Go through the entries below and pick out every line with "медицинской".
BEGIN RECORDS SUPPLIED
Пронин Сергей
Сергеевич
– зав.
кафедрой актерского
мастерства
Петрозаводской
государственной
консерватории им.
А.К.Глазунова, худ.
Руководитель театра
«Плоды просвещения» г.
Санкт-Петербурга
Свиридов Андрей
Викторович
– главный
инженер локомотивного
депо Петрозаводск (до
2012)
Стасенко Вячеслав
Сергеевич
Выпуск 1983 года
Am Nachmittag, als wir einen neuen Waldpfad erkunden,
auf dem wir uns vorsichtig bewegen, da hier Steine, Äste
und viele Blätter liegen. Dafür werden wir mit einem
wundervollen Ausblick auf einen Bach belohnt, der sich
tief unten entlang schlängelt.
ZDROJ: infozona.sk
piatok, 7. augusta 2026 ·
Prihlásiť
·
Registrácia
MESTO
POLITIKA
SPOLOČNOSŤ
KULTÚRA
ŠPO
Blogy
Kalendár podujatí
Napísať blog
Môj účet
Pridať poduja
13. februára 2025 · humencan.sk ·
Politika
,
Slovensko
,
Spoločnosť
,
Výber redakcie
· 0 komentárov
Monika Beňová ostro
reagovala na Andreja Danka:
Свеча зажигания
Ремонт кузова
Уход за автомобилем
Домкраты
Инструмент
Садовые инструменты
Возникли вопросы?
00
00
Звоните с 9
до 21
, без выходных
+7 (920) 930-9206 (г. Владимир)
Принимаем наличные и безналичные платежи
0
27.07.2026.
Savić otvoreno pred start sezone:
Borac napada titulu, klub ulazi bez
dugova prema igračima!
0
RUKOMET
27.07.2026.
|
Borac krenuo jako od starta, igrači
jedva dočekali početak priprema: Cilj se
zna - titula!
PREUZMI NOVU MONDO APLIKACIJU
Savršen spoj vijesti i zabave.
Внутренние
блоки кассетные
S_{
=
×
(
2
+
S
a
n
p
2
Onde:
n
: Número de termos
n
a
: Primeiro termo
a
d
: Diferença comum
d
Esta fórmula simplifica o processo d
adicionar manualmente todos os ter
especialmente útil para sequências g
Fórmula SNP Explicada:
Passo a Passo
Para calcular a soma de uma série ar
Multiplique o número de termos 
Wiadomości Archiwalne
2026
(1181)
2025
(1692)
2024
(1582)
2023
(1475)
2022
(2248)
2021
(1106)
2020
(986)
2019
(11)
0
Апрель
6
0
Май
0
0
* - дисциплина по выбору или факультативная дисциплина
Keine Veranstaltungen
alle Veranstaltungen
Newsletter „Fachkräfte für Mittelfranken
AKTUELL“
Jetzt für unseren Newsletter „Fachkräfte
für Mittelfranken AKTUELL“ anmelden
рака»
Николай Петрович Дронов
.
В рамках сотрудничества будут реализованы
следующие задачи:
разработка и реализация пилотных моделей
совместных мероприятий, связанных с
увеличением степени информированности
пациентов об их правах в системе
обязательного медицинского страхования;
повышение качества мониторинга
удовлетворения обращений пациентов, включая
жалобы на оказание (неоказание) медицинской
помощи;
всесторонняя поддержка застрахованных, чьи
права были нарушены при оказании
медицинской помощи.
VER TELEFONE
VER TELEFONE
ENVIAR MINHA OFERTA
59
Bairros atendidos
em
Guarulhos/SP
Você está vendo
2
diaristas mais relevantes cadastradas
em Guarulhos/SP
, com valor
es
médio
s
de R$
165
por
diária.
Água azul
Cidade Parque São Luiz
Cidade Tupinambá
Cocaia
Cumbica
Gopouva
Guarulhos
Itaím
END RECORDS SUPPLIED
→ RESULT FOR THIS TASK:
жалобы на оказание (неоказание) медицинской
медицинской помощи.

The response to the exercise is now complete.